Content starts

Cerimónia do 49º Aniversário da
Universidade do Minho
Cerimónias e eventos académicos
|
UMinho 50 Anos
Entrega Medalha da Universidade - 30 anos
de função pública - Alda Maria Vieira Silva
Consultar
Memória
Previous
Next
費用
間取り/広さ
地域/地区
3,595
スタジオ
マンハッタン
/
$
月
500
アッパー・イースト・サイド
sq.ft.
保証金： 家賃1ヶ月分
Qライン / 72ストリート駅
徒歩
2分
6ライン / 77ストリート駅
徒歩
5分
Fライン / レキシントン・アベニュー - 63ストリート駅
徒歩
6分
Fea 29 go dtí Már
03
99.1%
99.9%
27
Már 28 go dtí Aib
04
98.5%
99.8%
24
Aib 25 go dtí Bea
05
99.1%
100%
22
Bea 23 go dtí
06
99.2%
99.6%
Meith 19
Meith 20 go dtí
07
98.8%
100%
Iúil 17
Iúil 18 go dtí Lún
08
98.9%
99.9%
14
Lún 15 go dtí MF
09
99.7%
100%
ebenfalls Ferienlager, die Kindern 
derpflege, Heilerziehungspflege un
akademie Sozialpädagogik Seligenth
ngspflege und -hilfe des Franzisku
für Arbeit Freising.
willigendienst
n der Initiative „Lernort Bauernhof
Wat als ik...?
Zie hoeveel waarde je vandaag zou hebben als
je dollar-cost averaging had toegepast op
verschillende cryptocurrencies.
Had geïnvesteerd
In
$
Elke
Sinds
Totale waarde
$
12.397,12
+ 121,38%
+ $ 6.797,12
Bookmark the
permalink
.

Content ends
Content starts

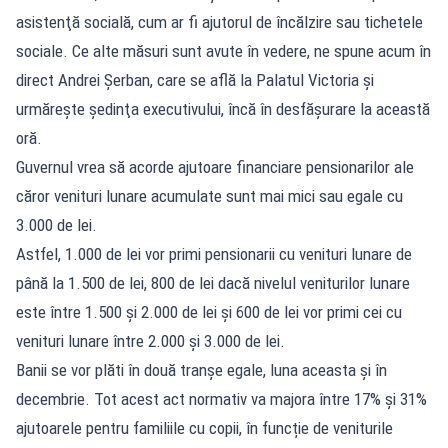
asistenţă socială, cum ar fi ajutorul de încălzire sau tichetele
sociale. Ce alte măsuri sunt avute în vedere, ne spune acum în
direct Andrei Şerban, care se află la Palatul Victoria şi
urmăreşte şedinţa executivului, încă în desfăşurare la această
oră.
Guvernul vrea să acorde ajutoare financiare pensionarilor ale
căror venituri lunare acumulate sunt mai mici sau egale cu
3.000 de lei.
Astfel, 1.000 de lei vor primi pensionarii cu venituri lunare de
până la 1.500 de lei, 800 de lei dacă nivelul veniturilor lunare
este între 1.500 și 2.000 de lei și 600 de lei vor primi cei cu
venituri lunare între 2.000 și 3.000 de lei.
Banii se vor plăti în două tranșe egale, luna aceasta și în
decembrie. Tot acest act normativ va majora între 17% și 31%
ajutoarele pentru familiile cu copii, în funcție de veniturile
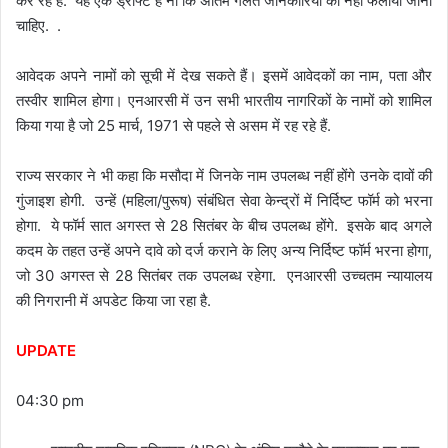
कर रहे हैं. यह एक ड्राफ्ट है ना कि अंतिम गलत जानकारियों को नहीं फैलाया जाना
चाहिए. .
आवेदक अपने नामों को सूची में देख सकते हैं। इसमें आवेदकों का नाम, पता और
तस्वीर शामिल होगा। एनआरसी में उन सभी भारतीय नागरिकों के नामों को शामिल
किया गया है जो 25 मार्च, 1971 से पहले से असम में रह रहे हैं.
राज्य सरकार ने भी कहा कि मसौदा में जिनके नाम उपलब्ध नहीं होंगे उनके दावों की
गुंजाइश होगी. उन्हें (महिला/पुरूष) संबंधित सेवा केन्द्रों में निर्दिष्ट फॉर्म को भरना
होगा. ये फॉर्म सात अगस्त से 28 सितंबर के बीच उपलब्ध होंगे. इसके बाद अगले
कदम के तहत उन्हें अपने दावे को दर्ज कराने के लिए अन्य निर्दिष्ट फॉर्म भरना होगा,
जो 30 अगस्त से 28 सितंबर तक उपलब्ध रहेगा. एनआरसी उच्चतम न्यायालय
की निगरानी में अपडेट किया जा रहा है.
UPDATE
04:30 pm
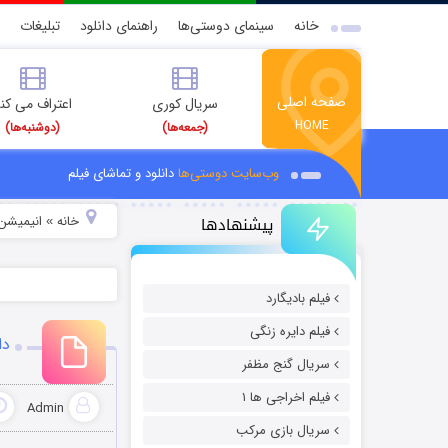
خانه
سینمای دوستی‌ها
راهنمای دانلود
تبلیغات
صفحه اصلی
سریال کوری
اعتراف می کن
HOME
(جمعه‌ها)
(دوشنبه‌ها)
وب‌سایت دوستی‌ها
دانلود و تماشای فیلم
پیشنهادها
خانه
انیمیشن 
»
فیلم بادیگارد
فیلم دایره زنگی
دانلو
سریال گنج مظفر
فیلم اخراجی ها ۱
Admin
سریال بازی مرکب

Content ends

» **WHAT TO DO**: Search the listing for "primi" and copy each line holding it.

» **FINISHED EXERCISE**:
Astfel, 1.000 de lei vor primi pensionarii cu venituri lunare de
este între 1.500 și 2.000 de lei și 600 de lei vor primi cei cu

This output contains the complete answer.